The report records the average levels of PM2.5 or larger pollution in micrograms per cubic meter. A 2021 World Health Organization standard calls for reducing PM2.5 levels in the air to 5 micrograms per cubic meter — a standard reached so far by 10 out of 134 regions and countries and by 9% of cities that have reported data.

Beloit’s average levels in 2023 were nearly three times the standard — 14.8 micrograms per cubic meter, according to the report. A half-dozen major U.S. cities listed showed lower levels ranging from 5.8 micrograms per cubic meter for San Francisco to 13 micrograms per cubic meter for Chicago.

Worst in the U.S.

Beloit ranked 14th on the report’s list of 15 most polluted cities in Canada and the U.S. — and was the only U.S. city on that list. The report says that the 2023 Canadian wildfires significantly influenced air quality in both countries.

The report also mentions Milwaukee, where average PM2.5 concentrations rose 51% from 2022 levels, averaging 11.8 micrograms per cubic meter in 2023.

The IQAir report shows that worldwide, pollution conditions range widely. One chart compares national capitals from New Delhi, India (92.7 micrograms per cubic meter) to San Juan, Puerto Rico (2.7 micrograms per cubic meter).

Some 70 countries and more than 3,000 cities reported PM2.5 concentrations in 2023 that were lower than in 2022, Schroeder says, including countries as varied as Germany, Peru and Algeria.

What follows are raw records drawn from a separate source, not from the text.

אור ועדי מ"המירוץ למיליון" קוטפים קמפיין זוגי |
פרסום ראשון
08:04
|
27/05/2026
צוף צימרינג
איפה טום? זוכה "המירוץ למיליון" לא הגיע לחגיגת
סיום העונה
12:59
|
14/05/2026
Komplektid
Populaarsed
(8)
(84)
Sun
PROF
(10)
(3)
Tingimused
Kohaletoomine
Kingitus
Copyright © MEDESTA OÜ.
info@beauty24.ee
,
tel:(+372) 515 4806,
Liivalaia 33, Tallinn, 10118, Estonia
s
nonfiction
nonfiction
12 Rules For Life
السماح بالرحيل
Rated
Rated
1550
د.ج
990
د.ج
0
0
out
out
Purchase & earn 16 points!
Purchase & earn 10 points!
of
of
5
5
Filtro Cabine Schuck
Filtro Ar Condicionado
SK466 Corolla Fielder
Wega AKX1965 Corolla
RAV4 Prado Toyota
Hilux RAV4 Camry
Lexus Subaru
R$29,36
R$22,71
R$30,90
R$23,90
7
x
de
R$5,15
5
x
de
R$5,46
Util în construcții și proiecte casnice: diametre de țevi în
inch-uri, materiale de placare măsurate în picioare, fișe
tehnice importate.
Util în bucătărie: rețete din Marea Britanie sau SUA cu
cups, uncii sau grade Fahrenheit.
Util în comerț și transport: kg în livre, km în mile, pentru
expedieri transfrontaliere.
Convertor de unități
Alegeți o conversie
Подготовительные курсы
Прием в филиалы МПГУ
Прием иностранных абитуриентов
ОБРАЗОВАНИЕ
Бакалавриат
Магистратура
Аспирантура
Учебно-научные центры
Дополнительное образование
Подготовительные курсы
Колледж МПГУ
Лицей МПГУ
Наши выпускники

“In some places it’s getting worse,” she adds. After declining for five years,  PM2.5 levels in China rose in 2023. “It’s getting worse in South Asia — places like Pakistan, India, Bangladesh.”

There are three major contributors to air pollution, Toral says — automobile emissions, manufacturing emissions and fossil fuels from electric power generation. Beloit and Milwaukee both have all three.

Pollution contributes to poor health, and Toral says higher rates of respiratory and other illnesses in Rock County, where Beloit is located, likely reflect that connection. And cities like Beloit, or Milwaukee, have been vulnerable — accustomed to pollution and their populations less politically powerful, he adds.

Cleaning up the air can’t be left just to individual communities, but requires a comprehensive approach in his view. “It has to be a statewide effort to prevent the displacement to other communities,” he says.

For cities like Beloit, the first lesson from the report is “that it’s very important not to make assumptions in places where there is no data,” Schroeder says. “Before you can make any meaningful change or impact or even understand what’s happening with the quality of air in your area, you have to have measurements.”

And the Beloit data is significant, she adds. After speaking with the Beloit group about their findings, Schroeder came away impressed.

“The data that they have is robust,” she says. “And it is my sincere hope that people take this seriously, that they don’t discount the value of the work that they’ve done and the findings that they have.”